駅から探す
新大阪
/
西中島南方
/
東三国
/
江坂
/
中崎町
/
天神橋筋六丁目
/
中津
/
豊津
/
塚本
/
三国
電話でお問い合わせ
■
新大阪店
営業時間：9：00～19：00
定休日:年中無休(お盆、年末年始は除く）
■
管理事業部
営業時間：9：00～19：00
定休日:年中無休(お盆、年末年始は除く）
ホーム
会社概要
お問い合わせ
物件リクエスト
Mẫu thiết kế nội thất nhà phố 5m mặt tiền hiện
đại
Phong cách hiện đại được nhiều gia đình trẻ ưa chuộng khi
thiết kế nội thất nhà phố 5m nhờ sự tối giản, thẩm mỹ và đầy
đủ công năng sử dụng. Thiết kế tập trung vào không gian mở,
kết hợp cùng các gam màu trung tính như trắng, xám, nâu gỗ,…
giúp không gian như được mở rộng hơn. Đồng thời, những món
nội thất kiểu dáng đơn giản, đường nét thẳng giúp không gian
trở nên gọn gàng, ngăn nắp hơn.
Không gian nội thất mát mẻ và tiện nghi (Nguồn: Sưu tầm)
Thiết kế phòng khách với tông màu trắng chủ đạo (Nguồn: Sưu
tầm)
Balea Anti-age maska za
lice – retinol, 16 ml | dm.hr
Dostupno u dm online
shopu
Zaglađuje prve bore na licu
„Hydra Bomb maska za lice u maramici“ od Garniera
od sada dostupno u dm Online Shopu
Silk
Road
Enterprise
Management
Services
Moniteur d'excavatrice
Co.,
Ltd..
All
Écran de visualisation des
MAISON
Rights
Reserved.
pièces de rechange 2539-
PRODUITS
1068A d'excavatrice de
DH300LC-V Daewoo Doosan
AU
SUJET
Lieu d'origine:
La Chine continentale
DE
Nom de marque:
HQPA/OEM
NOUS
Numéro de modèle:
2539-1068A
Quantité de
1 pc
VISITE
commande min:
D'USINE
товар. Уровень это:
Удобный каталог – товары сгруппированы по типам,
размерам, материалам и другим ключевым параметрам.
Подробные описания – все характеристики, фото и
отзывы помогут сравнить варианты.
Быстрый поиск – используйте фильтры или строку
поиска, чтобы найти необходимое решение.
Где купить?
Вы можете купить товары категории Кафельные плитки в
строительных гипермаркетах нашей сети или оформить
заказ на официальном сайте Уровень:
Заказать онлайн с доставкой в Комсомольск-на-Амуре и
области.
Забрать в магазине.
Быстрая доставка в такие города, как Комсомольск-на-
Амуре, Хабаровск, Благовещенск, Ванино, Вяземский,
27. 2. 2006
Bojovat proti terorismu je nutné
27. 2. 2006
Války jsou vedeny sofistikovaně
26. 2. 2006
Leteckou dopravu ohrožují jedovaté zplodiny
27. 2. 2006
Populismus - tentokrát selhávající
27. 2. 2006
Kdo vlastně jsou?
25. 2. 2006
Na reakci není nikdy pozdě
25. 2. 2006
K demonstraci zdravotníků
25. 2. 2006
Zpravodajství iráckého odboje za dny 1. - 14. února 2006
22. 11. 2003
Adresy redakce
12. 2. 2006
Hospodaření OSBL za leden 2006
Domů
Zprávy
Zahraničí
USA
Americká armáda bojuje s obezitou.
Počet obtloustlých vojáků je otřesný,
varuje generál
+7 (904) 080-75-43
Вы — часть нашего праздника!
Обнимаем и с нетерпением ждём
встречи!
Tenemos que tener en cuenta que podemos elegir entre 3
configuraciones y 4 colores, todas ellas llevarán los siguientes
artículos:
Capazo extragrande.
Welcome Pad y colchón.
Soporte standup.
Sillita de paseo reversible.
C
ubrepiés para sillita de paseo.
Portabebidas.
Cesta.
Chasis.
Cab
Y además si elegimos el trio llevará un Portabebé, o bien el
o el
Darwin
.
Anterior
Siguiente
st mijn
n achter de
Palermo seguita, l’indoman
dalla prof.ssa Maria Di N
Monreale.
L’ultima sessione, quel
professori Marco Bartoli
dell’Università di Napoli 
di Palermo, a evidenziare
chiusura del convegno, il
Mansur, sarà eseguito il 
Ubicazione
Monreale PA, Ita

_ _ _ _ _ _ _

| Work item |
Select the lines from the entries that include the word "được".

| Result of this task |
Phong cách hiện đại được nhiều gia đình trẻ ưa chuộng khi
giúp không gian như được mở rộng hơn. Đồng thời, những món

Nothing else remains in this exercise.